If the onboard GPU in your CPU chip or motherboard, then that’s not too surprising as these are typically tilers as well, for the same reason your Mali T-760 is (sloooww DRAM backing the framebuffers, not fast GRAM + high-speed memory buses as with the discrete GPUs)

Ok, so you don’t have to worry about texture ghosting, like you would with CPU-side texture updates. But…

You do need to think about dependencies between render passes though.

With a full update “from scratch” of each render target, you can glClear() all of your buffers to avoid DRAM reads of the prior buffer/texture contents when beginning rasterization.

However with partial updates, you’re forcing the GPU/driver to pull in the old contents. This is extra DRAM bandwidth and time, which by-itself will be slower. You have to have enough savings later on to dwarf this extra cost/time.

Also, lots of render passes at high res is if course going to be slower than one.

Generally a pipeline flush is something that causes rasterization of a specific framebuffer to be interrupted in the middle for some reason. Things like:

calling glFinish()
waiting on sync objects,
doing readbacks,
reconfiguring FBOs,
running out of geometry buffer space (too many primitives),
etc.

Normal changing of draw render state probably won’t do this. But it’s going to depend on the implementation of the GPU and driver.

In a vendor-specific GPU profiling tool, you’ll be able to tell whether this is occurring. Or more generally, why rendering seems to slow down at a particular point (e.g. for you, for that first render-to-texture (RTT) render pass).

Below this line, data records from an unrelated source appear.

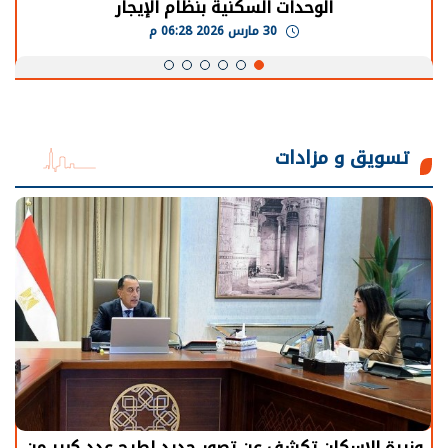
الوحدات السكنية بنظام الإيجار
30 مارس 2026 06:28 م
تسويق و مزادات
وزيرة الإسكان تكشف عن تصور جديد لطرح عدد كبير من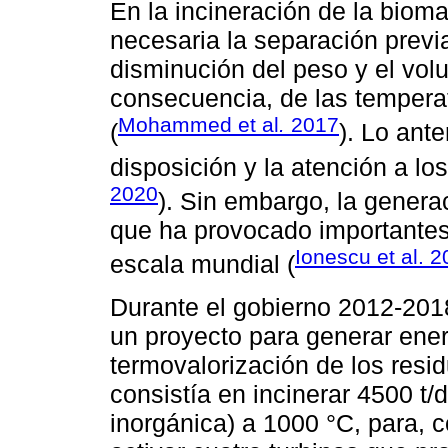
En la incineración de la biom
necesaria la separación previa
disminución del peso y el vol
consecuencia, de las tempera
Mohammed et al
.
2017
(
). Lo ante
disposición y la atención a l
2020
). Sin embargo, la genera
que ha provocado importantes 
Ionescu et al. 
escala mundial (
Durante el gobierno 2012-201
un proyecto para generar energ
termovalorización de los resi
consistía en incinerar 4500 t/
inorgánica) a 1000 °C, para, c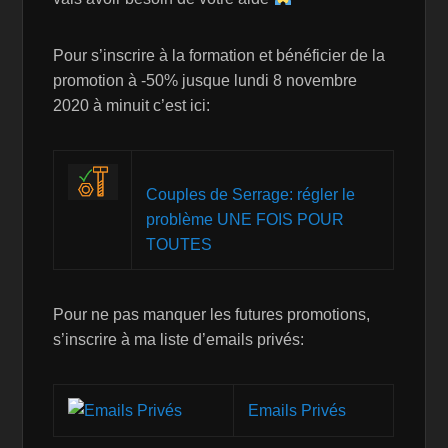
Pour s’inscrire à la formation et bénéficier de la
promotion à -50% jusque lundi 8 novembre
2020 à minuit c’est ici:
Couples de Serrage: régler le
problème UNE FOIS POUR
TOUTES
Pour ne pas manquer les futures promotions,
s’inscrire à ma liste d’emails privés:
Emails Privés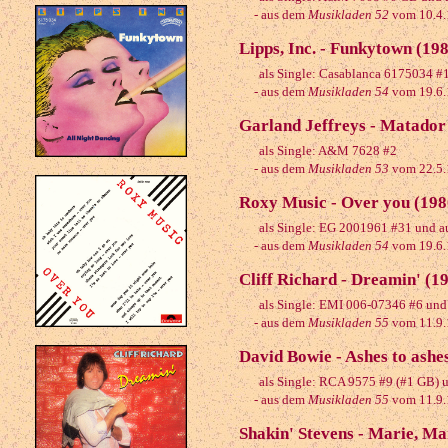
- aus dem
Musikladen 52
vom 10.4.
Lipps, Inc. - Funkytown (19
als Single: Casablanca 6175034 #
- aus dem
Musikladen 54
vom 19.6.
Garland Jeffreys - Matador
als Single: A&M 7628 #2
- aus dem
Musikladen 53
vom 22.5.
Roxy Music - Over you (198
als Single: EG 2001961 #31 und au
- aus dem
Musikladen 54
vom 19.6.
Cliff Richard - Dreamin' (1
als Single: EMI 006-07346 #6 und 
- aus dem
Musikladen 55
vom 11.9.
David Bowie - Ashes to ashe
als Single: RCA 9575 #9 (#1 GB) u
- aus dem
Musikladen 55
vom 11.9.
Shakin' Stevens - Marie, Ma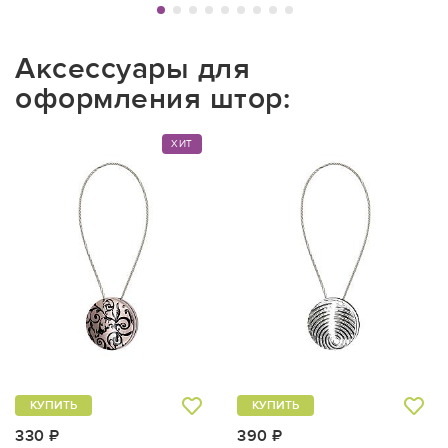
Аксессуары для
оформления штор:
ХИТ
КУПИТЬ
КУПИТЬ
330 ₽
390 ₽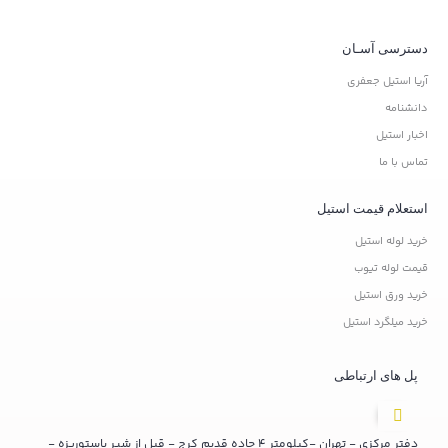
دسترسی آسـان
آریا استیل جعفری
دانشنامه
اخبار استیل
تماس با ما
استعلام قیمت استیل
خرید لوله استیل
قیمت لوله تیوب
خرید ورق استیل
خرید میلگرد استیل
پل های ارتباطی
دفتر مرکزی - تهران -کیلومتر 4 جاده قدیم کرج - قبل از شیر پاستوریزه -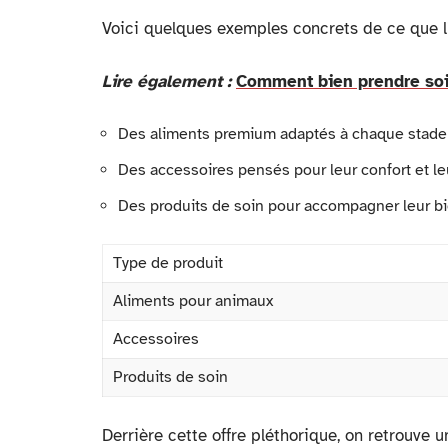
Voici quelques exemples concrets de ce que l’
Lire également :
Comment bien prendre soi
Des aliments premium adaptés à chaque stade 
Des accessoires pensés pour leur confort et le
Des produits de soin pour accompagner leur bi
Type de produit
Aliments pour animaux
Accessoires
Produits de soin
Derrière cette offre pléthorique, on retrouve un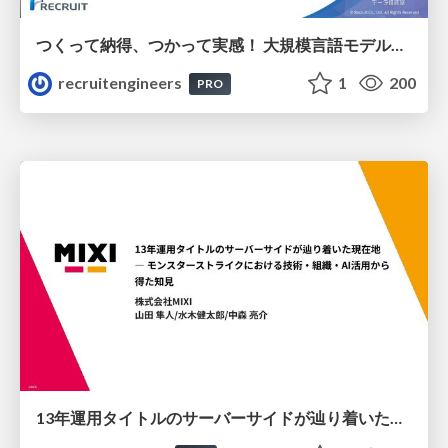
つくって納得、つかって実感！ 大規模言語モデルことはじめ ver2.0
recruitengineers
1
200
PRO
13年運用タイトルのサーバーサイドが辿り着いた現在地 ― モンスターストライクにおける技術・組織・AI活用から得た知見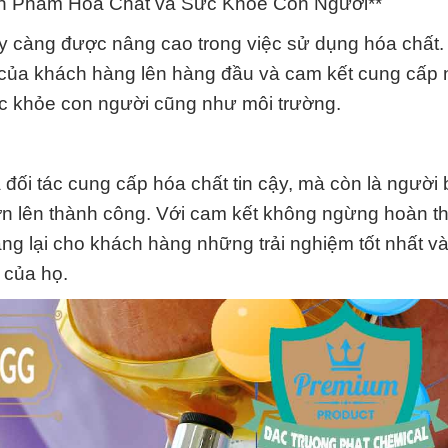
ản Phẩm Hóa Chất và Sức Khỏe Con Người**
y càng được nâng cao trong việc sử dụng hóa chất.
 của khách hàng lên hàng đầu và cam kết cung cấp
c khỏe con người cũng như môi trường.
đối tác cung cấp hóa chất tin cậy, mà còn là người
ơn lên thành công. Với cam kết không ngừng hoàn th
ng lại cho khách hàng những trải nghiệm tốt nhất và
 của họ.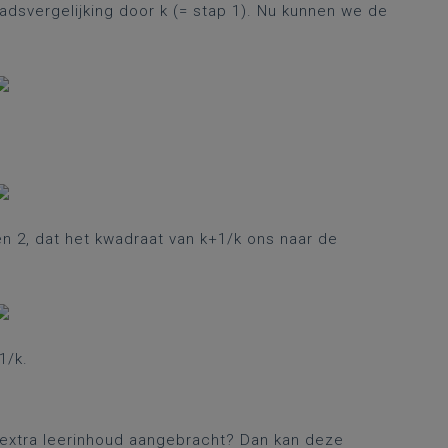
svergelijking door k (= stap 1). Nu kunnen we de
 2, dat het kwadraat van k+1/k ons naar de
1/k.
s extra leerinhoud aangebracht? Dan kan deze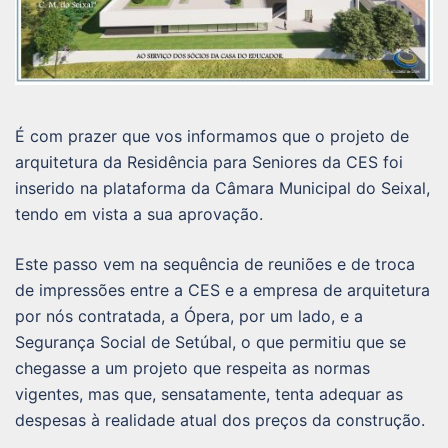
É com prazer que vos informamos que o projeto de
arquitetura da Residência para Seniores da CES foi
inserido na plataforma da Câmara Municipal do Seixal,
tendo em vista a sua aprovação.
Este passo vem na sequência de reuniões e de troca
de impressões entre a CES e a empresa de arquitetura
por nós contratada, a Ópera, por um lado, e a
Segurança Social de Setúbal, o que permitiu que se
chegasse a um projeto que respeita as normas
vigentes, mas que, sensatamente, tenta adequar as
despesas à realidade atual dos preços da construção.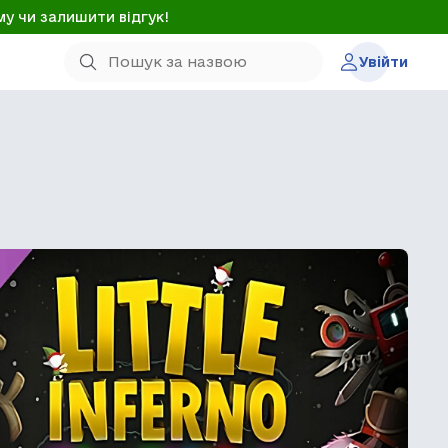
му чи залишити відгук!
Увійти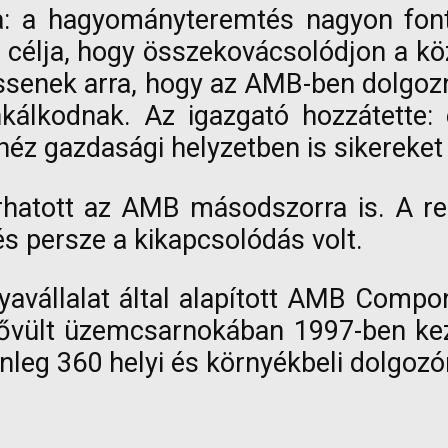
 a hagyományteremtés nagyon fontos
bb célja, hogy összekovácsolódjon a 
ssenek arra, hogy az AMB-ben dolgo
kálkodnak. Az igazgató hozzátette: 
éz gazdasági helyzetben is sikereket 
rhatott az AMB másodszorra is. A ren
s persze a kikapcsolódás volt.
yavállalat által alapított AMB Comp
bővült üzemcsarnokában 1997-ben kez
nleg 360 helyi és környékbeli dolgozón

I will say that “flickering” can be a sign that you are triggering a pipeline flush. I mention this because you talked about flickering:

That said, the flickering might be caused by your intermediate rendering results not being preserved like you think they should be.

Ok first…

For good performance, mobile GPUs are completely dependent on waiting to rasterize anything for a render target (think FBO) until everything for that render target has been received, transformed (vertex shaders), and the resulting work binned into screen tiles. As such, it expects to perform rasterization for a frame 1-2 frames later than the app queues the work and the GPU transforms the vertices. When you call glFinish(), you completely prevent the GPU/driver from doing this. This causes phases of your frame to take more time than they otherwise would, and completely thwarts overlap of queuing and transform work with rasterization work. This glFinish() profiling method is also going to avoid you hitting the same intra-render pass dependency bottlenecks that you’re going to need to identify and resolve at some point.

So for profiling on a mobile GPU, I’d highly recommend pulling out the mobile GPU vendor’s profiling tools and just see how your frame is being scheduled. This will most likely make it obvious what you’re bottlenecked on, and either suggest solutions or give you specific questions to ask of the GPU vendor.

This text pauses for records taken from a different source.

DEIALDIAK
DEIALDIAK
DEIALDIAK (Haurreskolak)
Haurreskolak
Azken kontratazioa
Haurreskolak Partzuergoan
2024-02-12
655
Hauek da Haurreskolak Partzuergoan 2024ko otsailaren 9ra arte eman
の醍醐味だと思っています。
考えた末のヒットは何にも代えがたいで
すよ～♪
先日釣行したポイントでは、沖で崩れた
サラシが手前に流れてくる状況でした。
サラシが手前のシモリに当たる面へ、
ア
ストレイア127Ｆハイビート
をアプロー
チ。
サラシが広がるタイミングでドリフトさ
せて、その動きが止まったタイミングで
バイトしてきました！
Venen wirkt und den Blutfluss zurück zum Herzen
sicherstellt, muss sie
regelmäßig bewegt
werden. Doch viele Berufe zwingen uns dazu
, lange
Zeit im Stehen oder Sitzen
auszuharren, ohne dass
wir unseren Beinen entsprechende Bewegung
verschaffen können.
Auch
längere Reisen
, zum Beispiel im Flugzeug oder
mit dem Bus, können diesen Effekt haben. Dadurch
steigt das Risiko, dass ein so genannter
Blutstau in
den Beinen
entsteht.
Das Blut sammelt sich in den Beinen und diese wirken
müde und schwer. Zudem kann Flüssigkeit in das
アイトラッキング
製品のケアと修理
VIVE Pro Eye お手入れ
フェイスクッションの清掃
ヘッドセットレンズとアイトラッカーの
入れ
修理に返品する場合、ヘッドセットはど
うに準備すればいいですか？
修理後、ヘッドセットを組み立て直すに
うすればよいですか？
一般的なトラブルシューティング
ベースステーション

Well, we’ve established that the way you’re profiling isn’t a good measure of the performance of a render pass on a mobile GPU. So I’d put a big mark on those results. The fact that you’re not initially performing a glClear() for that first render pass could be what’s slowing it down, by demanding that the GPU read in the old contents of the COLOR buffer (and possibly DEPTH and STENCIL, if you’re not clearing them either) from slow DRAM, slowing up your first render pass.

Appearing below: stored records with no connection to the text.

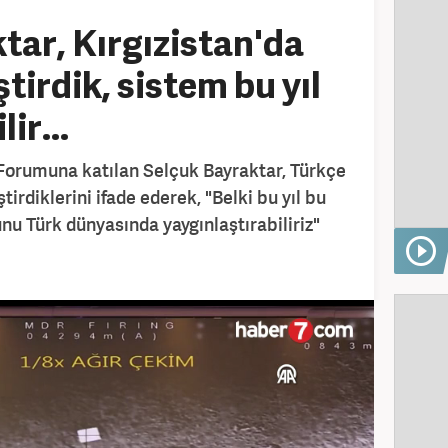
tar, Kırgızistan'da
tirdik, sistem bu yıl
ir...
l Forumuna katılan Selçuk Bayraktar, Türkçe
ştirdiklerini ifade ederek, "Belki bu yıl bu
nu Türk dünyasında yaygınlaştırabiliriz"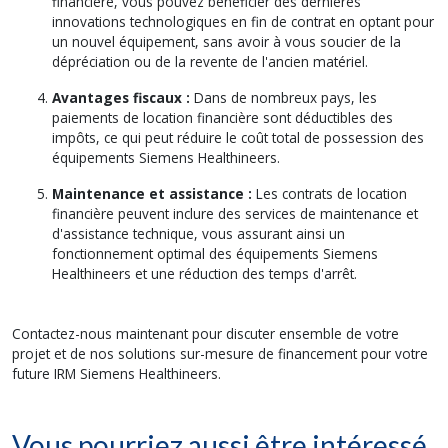
financière, vous pouvez bénéficier des dernières
innovations technologiques en fin de contrat en optant pour
un nouvel équipement, sans avoir à vous soucier de la
dépréciation ou de la revente de l'ancien matériel.
Avantages fiscaux :
Dans de nombreux pays, les
paiements de location financière sont déductibles des
impôts, ce qui peut réduire le coût total de possession des
équipements Siemens Healthineers.
Maintenance et assistance :
Les contrats de location
financière peuvent inclure des services de maintenance et
d'assistance technique, vous assurant ainsi un
fonctionnement optimal des équipements Siemens
Healthineers et une réduction des temps d'arrêt.
Contactez-nous maintenant pour discuter ensemble de votre
projet et de nos solutions sur-mesure de financement pour votre
future IRM Siemens Healthineers.
Vous pourriez aussi être intéressé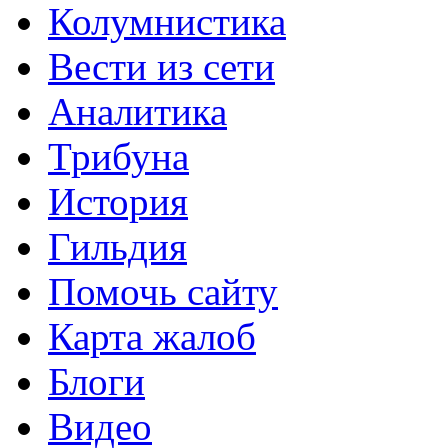
Колумнистика
Вести из сети
Аналитика
Трибуна
История
Гильдия
Помочь сайту
Карта жалоб
Блоги
Видео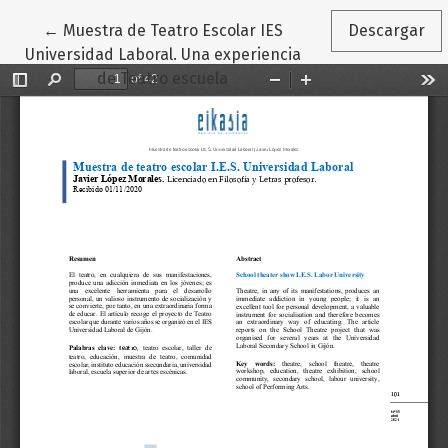
Volver a los detalles del artículo
←
Muestra de Teatro Escolar IES
Descargar
Universidad Laboral. Una experiencia
de Teatro escuela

I would suggest disabling your partial updates, go back to doing full updates, and profile that with the vendor profiling tool. Missing glClear + glDiscard/InvalidateFramebuffer calls could be the cause of your performance problems.

Also re the flickering…

Could you post pictures of the flickering artifacts you said you were getting?
Or describe in more detail what you mean by that?
Are parts of the scene solid and parts missing … some frames?
Do the parts that flicker correspond to the parts that you’re updating incrementally or the parts that should be preserved from prior frames?
Which render targets/textures are you assuming preserve their prior contents?
You’re not assuming the final render target preserves its contents, correct? Because often for efficiency sake they do not.
What is the final render target? An EGL window? PBuffer? Pixmap?
Do you know which pass is causing the flickering? If so, talk more about what you’re doing there.